Prometheus cannot evaluate a query over time series that do not fit in the memory of a single node, therefore it is not scalable.

The fact that it could theoretically ingest an infinite amount of data that it cannot thereafter query is not very interesting.

It can? It just partitions the query over multiple nodes?

Where is the code to do that?

Oh, I see what you mean. Sure, it's in Thanos, or Grafana, or whatever layer above, not Prometheus itself.

I’m not defining terms arbitrarily.


Scalability means running a single workload across multiple machines.

Prometheus intentionally does not scale this way.

I’m not being mean, it is fact.

It has made engineering design trade offs and one of those means it is not built to scale, this is fine, I’m not here pooping on your baby.

You can build scalable systems on top of things which do not individually scale.

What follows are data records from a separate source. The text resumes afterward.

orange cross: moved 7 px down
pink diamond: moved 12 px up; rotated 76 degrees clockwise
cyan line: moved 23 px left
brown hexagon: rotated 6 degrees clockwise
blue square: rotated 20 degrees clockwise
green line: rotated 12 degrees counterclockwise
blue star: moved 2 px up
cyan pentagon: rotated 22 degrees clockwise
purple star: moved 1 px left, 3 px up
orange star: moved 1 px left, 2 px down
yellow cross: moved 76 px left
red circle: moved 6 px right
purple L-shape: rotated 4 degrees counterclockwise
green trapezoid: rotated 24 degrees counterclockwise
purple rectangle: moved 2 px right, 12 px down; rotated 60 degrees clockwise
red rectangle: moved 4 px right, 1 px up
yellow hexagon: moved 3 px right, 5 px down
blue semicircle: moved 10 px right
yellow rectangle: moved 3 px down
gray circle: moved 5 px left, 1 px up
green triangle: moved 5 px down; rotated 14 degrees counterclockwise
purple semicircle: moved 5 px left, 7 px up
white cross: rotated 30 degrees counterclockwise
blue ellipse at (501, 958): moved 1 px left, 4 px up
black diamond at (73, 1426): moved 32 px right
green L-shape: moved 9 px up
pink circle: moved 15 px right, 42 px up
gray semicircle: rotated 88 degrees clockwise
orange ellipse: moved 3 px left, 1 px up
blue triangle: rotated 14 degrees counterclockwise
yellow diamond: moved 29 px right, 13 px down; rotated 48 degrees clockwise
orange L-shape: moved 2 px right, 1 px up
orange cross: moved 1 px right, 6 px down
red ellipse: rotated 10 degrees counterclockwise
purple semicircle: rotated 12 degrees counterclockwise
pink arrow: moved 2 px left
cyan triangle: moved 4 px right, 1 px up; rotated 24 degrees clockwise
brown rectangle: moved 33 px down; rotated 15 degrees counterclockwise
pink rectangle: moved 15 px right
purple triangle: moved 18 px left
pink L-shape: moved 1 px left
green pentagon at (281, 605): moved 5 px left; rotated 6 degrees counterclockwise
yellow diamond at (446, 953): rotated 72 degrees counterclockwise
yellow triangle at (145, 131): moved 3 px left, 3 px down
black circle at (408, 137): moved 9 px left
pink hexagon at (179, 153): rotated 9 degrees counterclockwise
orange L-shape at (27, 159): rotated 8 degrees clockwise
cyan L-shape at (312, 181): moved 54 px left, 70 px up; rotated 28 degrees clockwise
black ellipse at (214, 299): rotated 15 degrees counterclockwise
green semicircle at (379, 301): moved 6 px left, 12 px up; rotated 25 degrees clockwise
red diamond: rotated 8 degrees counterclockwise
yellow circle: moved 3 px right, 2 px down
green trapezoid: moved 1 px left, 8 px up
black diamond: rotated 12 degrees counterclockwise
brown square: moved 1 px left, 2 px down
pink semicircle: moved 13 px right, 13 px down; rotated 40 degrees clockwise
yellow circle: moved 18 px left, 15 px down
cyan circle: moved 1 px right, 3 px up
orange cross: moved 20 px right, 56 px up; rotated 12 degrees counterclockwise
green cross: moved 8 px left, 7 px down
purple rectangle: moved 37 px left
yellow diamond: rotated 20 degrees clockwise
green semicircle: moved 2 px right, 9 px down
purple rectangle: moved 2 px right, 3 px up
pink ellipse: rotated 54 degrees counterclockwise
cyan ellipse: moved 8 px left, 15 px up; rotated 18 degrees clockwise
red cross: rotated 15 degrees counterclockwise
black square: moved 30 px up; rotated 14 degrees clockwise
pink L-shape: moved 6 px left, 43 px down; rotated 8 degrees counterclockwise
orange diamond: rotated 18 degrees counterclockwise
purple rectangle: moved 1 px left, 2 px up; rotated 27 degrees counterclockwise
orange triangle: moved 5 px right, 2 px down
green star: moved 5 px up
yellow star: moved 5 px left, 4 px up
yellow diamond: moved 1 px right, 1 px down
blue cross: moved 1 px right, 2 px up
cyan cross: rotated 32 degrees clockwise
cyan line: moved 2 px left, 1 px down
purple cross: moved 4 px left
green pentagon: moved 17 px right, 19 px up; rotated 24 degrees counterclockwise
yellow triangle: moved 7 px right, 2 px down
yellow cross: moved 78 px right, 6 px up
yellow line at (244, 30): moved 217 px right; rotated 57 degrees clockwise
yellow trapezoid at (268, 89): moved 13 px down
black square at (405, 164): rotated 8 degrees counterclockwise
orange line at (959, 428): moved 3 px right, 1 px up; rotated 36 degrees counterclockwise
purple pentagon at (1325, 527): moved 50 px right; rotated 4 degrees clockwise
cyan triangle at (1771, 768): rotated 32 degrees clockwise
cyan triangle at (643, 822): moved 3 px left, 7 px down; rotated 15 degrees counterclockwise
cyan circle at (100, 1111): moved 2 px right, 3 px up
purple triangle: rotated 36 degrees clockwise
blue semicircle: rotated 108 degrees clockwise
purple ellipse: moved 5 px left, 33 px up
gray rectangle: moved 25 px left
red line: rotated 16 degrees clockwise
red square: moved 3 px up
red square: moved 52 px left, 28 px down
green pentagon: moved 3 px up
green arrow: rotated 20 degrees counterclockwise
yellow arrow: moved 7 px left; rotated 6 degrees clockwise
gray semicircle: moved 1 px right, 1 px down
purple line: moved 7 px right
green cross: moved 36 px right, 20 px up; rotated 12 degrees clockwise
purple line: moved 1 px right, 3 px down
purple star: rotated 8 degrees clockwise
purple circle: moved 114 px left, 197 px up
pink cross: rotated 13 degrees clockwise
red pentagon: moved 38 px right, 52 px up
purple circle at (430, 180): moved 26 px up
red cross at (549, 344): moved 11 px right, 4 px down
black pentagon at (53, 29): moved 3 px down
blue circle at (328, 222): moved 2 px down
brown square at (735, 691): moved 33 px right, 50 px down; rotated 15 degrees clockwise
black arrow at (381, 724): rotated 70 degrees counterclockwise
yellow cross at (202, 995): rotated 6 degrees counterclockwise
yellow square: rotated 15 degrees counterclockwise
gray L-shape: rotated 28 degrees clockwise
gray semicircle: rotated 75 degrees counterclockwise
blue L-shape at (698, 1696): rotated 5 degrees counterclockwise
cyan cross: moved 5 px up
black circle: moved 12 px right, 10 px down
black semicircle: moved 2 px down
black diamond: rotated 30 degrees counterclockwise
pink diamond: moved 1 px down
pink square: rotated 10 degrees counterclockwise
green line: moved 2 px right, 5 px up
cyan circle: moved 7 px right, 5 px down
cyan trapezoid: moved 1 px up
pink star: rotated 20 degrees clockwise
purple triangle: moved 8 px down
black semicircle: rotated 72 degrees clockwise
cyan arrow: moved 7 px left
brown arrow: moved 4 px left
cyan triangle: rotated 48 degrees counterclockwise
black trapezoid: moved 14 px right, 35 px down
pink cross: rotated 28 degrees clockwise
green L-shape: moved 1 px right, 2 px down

Scalability isn't a well-defined term, and Prometheus isn't a database. :shrug:

Wrong on both counts

Sorry for being rude, but this level of ignorance is extremely frustrating.

Ignorance? I'm a core Prometheus contributor and a 20+ year distsys veteran. Prometheus is not a database, and scalability is not well-defined. These are not controversial statements.

It is extremely unbecoming to lie about who you are on this forum.

Scalability is defined differently depending on context; in this context (a monitoring/time series solution) it is defined as being able to hold a dataset larger than a single machine that scales horizontally.

Downsampling the data or transforming it does not meet that criteria, since that’s no longer the original data.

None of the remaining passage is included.